If the system asks you to supply a password, then there is a problem with uploading keys. The keys should remove any need to supply a password.
4.6.3 Configure the slaves and their serial ports
You can now begin setting up the Slaves and configuring Slave serial ports from the Master console server:
Select Serial & Network: Cascaded Ports on the Master’s Management Console: To add clustering support, select Add Slave.
Note You can’t add any Slaves until you automatically or manually generate SSH keys.
To define and configure a Slave:
Enter the remote IP Address (or DNS Name) for the Slave console server.
Enter a brief Description and a short Label for the Slave (use a convention here that enables you to effectively manage large networks of clustered console servers and the connected devices).
Enter the full number of serial ports on the Slave unit in Number of Ports.
Click Apply. This will establish the SSH tunnel between the Master and the new Slave.
The Serial & Network: Cascaded Ports menu displays all the Slaves and the port numbers that have been allocated on the Master. If the Master console server has 16 ports of its own, then ports 1-16 are pre-allocated to the Master. The first Slave added will be assigned port number 17 and up.
Once you have added all the Slave console servers, you can assign and access the Slave serial ports and the connected devices from the Master’s Management Console menu.
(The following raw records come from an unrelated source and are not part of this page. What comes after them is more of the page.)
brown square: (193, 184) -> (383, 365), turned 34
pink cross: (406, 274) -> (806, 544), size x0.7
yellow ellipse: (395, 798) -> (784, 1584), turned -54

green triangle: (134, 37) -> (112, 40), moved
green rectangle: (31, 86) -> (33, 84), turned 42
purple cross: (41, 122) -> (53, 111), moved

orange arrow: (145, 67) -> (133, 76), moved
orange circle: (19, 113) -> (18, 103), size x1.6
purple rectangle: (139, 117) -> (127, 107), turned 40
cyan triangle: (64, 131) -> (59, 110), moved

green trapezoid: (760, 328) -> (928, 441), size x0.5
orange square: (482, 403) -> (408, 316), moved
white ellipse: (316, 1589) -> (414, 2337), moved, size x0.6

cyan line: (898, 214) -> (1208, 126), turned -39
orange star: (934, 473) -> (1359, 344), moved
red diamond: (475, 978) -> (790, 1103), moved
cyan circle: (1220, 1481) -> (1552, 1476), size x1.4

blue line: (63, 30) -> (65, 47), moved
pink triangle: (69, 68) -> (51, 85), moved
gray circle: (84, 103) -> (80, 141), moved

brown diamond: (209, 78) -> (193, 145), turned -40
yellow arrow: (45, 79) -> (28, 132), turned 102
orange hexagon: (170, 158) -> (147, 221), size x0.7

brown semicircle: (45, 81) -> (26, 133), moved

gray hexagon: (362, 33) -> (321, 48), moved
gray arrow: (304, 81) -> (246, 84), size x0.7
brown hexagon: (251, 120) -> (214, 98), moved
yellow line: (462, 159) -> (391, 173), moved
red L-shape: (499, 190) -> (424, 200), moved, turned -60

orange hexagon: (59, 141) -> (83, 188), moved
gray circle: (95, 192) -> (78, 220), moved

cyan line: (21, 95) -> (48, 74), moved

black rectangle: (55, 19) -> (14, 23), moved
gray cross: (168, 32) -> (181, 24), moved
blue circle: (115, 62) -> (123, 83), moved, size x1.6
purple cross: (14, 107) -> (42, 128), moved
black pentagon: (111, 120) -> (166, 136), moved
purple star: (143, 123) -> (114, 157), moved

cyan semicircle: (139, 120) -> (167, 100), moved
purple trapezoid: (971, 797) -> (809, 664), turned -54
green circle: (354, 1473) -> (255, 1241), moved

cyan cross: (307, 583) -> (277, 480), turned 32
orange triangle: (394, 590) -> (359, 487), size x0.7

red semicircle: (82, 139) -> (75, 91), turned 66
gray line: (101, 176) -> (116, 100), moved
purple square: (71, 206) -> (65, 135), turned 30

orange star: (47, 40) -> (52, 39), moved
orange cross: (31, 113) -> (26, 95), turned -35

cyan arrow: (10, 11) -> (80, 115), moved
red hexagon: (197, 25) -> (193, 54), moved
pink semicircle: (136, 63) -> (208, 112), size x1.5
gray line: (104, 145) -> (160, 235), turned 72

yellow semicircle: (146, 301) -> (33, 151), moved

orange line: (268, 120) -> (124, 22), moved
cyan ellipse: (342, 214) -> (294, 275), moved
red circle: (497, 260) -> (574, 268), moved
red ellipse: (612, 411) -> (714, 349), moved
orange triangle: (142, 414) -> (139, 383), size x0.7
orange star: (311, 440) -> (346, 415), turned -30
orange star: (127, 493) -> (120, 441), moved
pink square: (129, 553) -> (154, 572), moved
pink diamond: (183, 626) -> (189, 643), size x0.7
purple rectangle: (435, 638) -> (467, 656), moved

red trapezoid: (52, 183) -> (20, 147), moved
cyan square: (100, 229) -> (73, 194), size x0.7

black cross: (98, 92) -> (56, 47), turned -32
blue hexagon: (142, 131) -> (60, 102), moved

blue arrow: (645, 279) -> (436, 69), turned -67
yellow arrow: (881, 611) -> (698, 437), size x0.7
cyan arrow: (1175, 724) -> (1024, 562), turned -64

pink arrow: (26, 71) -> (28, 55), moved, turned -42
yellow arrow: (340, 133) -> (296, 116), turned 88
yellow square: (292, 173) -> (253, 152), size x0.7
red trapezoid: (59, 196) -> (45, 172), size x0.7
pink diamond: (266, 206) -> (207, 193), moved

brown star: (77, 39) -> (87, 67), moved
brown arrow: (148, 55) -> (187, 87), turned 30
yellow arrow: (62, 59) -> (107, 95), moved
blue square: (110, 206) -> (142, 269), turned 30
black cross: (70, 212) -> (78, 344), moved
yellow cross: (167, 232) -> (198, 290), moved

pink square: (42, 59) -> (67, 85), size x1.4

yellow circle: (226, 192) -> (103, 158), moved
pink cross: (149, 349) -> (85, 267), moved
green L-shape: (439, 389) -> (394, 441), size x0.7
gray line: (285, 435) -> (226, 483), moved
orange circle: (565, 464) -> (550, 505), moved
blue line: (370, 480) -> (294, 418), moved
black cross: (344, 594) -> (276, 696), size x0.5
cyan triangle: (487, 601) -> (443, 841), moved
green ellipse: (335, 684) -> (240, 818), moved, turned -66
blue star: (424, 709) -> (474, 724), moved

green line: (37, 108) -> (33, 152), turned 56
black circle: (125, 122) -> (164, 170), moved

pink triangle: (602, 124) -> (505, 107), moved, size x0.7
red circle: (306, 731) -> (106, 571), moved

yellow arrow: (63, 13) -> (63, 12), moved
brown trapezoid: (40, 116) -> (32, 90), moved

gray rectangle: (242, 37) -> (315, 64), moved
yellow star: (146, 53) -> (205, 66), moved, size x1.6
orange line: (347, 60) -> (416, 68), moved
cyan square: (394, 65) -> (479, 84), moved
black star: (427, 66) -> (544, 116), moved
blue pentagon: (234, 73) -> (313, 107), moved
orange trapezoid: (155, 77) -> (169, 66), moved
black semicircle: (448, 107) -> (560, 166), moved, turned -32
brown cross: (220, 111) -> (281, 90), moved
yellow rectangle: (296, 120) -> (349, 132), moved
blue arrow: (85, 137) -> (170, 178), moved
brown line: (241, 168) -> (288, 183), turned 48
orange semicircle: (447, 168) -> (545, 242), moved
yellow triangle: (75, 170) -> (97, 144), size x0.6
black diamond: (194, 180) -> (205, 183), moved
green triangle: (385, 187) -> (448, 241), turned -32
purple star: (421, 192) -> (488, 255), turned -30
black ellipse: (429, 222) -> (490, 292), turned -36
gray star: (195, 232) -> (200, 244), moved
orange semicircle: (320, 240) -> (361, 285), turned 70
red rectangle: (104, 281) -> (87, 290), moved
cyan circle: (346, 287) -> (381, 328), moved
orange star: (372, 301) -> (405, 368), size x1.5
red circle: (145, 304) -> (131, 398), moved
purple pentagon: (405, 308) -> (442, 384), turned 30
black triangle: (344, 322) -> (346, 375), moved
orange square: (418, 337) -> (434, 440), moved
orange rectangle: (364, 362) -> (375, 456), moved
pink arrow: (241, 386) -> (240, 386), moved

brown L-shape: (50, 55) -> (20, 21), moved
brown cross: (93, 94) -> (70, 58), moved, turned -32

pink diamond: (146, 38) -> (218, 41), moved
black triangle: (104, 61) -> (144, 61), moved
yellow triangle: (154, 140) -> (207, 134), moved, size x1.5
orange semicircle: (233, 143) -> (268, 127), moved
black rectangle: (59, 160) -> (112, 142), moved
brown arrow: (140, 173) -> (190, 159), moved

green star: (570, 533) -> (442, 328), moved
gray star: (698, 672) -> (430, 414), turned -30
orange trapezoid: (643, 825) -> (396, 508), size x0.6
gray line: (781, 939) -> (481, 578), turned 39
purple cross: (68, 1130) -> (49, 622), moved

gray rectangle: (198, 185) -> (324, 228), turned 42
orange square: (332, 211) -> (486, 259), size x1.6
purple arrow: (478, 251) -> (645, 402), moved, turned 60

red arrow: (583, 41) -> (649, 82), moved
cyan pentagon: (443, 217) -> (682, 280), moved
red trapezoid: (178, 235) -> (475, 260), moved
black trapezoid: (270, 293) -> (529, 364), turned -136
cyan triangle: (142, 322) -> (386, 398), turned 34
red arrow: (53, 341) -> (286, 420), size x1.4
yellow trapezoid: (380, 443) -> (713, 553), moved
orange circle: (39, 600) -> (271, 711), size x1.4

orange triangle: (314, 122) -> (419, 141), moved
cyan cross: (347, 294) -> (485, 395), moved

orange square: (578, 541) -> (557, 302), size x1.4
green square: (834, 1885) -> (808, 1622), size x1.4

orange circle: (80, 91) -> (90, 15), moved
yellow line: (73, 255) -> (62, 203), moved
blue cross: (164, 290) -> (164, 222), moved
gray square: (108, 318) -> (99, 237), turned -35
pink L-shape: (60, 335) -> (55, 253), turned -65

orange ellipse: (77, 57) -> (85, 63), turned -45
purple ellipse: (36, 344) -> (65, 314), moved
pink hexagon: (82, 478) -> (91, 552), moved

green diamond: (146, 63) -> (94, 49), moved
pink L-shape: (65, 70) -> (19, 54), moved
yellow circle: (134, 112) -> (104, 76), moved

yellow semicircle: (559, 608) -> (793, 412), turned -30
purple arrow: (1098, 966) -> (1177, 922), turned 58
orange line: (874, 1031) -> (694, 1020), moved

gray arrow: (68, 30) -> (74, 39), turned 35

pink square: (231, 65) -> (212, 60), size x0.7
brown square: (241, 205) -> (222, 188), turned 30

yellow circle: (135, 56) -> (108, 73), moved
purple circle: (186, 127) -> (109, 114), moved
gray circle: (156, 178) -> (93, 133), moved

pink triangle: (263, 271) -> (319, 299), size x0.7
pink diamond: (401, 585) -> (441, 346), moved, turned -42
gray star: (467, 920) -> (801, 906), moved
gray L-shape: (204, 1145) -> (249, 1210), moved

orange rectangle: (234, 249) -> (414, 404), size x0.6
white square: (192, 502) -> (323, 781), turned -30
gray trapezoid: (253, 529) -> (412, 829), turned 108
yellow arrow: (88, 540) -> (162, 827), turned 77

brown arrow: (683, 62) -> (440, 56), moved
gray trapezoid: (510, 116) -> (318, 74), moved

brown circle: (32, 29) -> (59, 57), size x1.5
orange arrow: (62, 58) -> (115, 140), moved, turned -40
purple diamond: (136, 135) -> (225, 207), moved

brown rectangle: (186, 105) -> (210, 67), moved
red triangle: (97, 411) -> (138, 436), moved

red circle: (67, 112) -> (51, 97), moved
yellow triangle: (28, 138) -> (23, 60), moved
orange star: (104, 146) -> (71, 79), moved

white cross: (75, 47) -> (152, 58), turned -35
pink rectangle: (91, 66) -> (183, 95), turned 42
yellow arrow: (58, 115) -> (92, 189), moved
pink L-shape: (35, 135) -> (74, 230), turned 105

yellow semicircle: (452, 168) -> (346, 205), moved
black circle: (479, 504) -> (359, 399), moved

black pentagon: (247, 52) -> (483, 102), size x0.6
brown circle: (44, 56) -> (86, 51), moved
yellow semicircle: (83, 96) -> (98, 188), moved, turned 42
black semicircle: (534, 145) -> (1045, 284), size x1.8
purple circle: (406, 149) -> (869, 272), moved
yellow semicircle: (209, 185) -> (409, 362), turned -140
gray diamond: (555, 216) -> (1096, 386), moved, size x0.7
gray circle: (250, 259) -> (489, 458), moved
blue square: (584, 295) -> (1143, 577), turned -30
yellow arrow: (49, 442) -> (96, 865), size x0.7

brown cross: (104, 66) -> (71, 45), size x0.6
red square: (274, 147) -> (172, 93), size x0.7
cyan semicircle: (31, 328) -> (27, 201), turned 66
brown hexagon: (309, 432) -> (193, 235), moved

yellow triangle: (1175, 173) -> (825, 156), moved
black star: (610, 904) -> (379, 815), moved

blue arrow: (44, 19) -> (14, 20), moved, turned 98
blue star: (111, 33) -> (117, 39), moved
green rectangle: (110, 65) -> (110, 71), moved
You can also access them through the Master’s IP address.
Select the appropriate Serial & Network: Serial Port and Edit to configure the serial ports on the Slave.
Select the appropriate Serial & Network: Users & Groups to add new users with access privileges to the Slave serial ports (or to extend existing users’ access privileges).
46
724-746-5500 l www.blackbox.com
Select the appropriate Serial & Network: Trusted Networks to specify network addresses that can access
nominated Slave serial ports.
Select the appropriate Alerts & Logging: Alerts to configure Slave port Connection, State Change, or Pattern Match alerts.
The configuration changes made on the Master are propagated out to all the Slaves when you click Apply.
4.6.4 Managing the Slaves
The Master is in control of the Slave serial ports. For example, if you change User access privileges or edit any serial port setting on the Master, the updated configuration files will be sent out to each Slave in parallel. Each Slave will then automatically make changes to its local configuration (and only make those changes that relate to its particular serial ports).
You can still use the local Slave Management Console to change the settings on any Slave serial port (such as alter the baud rates). These changes will be overwritten next time the Master sends out a configuration file update.
Also, while the Master is in control of all Slave serial port related functions, it is not master over the Slave network host connections or over the Slave console server system itself.
You must access each Slave directly to manage Slave functions such as IP, SMTP & SNMP Settings, Date &Time, and DHCP server. These functions are not overwritten when configuration changes are propagated from the Master. Similarly, you have to configure the Slaves Network Host and IPMI settings at each Slave.
The Master’s Management Console provides a consolidated view of the settings for its own and all the Slave’s serial ports. The Master does not provide a fully consolidated view. For example, if you want to find out who's logged in to cascaded serial ports from the master, you’ll see that Status: Active Users only displays those users active on the Master’s ports, so you may need to write custom scripts to provide this view. This is covered in Chapter 11.